Well kids, it was the summer of 2004 and I had just turned 21. I wanted to try living in Portland before going back to school at Evergreen. My friend Themba Lewis from Olympia had just moved into Donna Dresch's house in North Portland and I heard somehow that they were looking for a roommate.
It was kind of a rough neighborhood and ended up being my first real introduction to hard-core gentrification. I didn't know how to cope with the fact of my white-girl prejudices. I hadn't realized that I had them at all while living in Olympia where there are very few people of color, especially very few African Americans. My neighborhood, at that time, had been a majority African-American neighborhood for many years but as I said was being hemmed in by gentrification on all sides.
There were a few drive-bys in front of our house that summer. I read The Autobiography of Malcolm X. I interned at Gobshite Quarterly. Donna hosted bar-be-que's in our backyard that I called "famous lesbian bar-be-que's" because that's pretty much what they were. I would sit there and quietly freak out while everyone chatted.
Donna played a reunion show at Homo-A-Go-Go in Olympia, which was probably the first time I heard Team Dresch.
K8 Hardy the editor of LTTR came to visit and laid on our couch in short shorts and a wife-beater for about two weeks. She was allergic to cats and we had 3 cats (Gremlin, Twinky? and my Miette) living there. I was sort of mesmerized by her because I had never met someone so over-the-top and seemingly confident. At one point she wore this incredible daishiki with a necklace made of giant wooden beads. I remember her asking me about music and calling me out as a Cat Power fan.
I was real quiet at home because I was basically frozen by social anxiety or petrified of being shot throughout the entire summer.
Keith, my boyfriend at the time, was living in Olympia still. During one visit there was a drive-by right outside our house with several rounds of automatic gunfire. We hit the deck and lay under my bed for about five minutes before getting the fuck out of there and driving to The Alibi, a sweet tiki bar where we ordered froofy drinks and hamburgers. The propritetor of the place was so happy, we soon forgot our fear. He was living the dream: "Karaoke every night of the week!" he kept telling us. All was right with the world.
The Summer Olympics were happening that summer and I remember sitting on lawn chairs and flpping between women's gymnastics and women's swimming on a tiny TV set in our backyard with my downstairs neighbor Stephanie and Donna's new bandmate Christina. We sat for hours drinking beer and arguing about who was cuter, the gymnasts or the swimmers.

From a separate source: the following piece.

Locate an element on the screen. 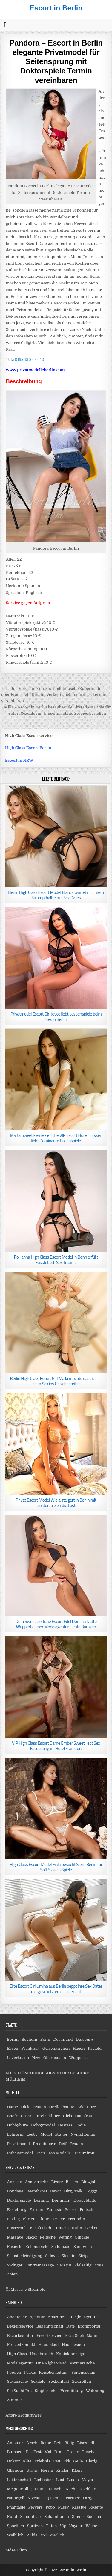 This screenshot has height=2576, width=112. Gierig is located at coordinates (91, 2461).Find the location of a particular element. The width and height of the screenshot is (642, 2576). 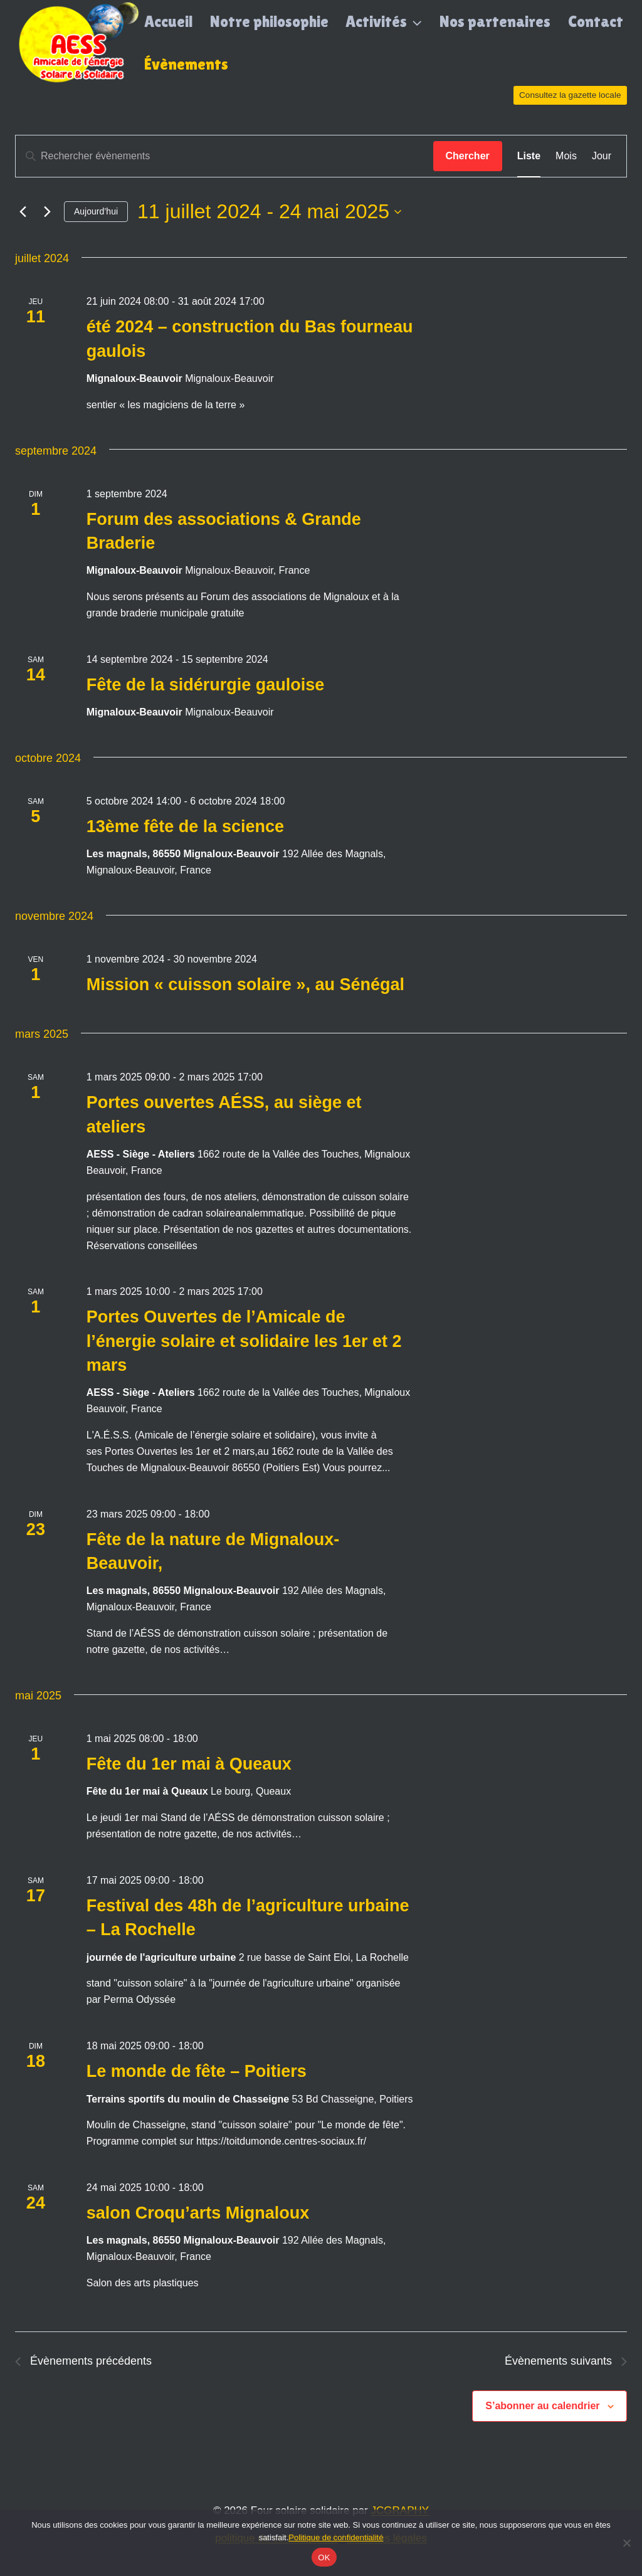

[Évènements précédents] is located at coordinates (22, 211).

That was the point where I finally relaxed and felt really glad to be there.
What else...Donna's cats peed on the couches a lot. Donna's bike was stolen by a crackhead, probably because I didn't lock the door when I left that morning (people were still home!). The crack house across the street got busted, probably due to me and my big mouth (I have an uncle who was a cop in that neighorhood). Donna's bandmate Jody said the phrase, "There's a giant man in Donna's kitchen." upon seeing Keith there. Gobshite Quarterly was nuts, but that's for another story.
In the end I moved back to Olympia, went back to school and met poetry. I don't know, is that what you were looking for Brandon? I'll try to think of more.
5 comments:
A similar story that involves a friend of mine, in a neighborhood of Washington DC called Adams Morgan that has been through a lot of changes over the years, riots, gentrification, coke dealers, you name it, and that he and I both lived in for a number of years.
Anyway, there were gun shots in a nearby alley on an occasion when my friend's mother was visiting, and in an attempt to calm her down he said, "Mom, come on, don't worry about it. It happens all the time."
Lindsey, why is your blogging so... print-worthy?
I was reading Hume on a stoop in Washington Heights, waiting for my boyfriend to come home from work——"SURPRISE! I need a place to crash". After half an hour of waiting, a gentleman in an SUV backed into a pedestrian in the nearby crosswalk, and suddenly there was a lot of shouting on the street. somehow everyone got guns out from under their cars. Guns got out and started waving. I got up and soft-shoed it out of there to let things work themselves out SANS MAX.
I like posting things near Mark Wallace. Hi Mark.
there's nothing wrong with liking cat power.
You're right, Taylor. There certainly isn't anything wrong with liking Cat Power. I guess I just had that "type" written all over, especially that summer. You know, the crying in your coffee laced with booze (or *sniff* *sniff* is that arsenic?), hair in the face, at turns crawling across hardwood floors on elbows and huddling in corners rocking back and forth meowling softly to oneself...sort of thing.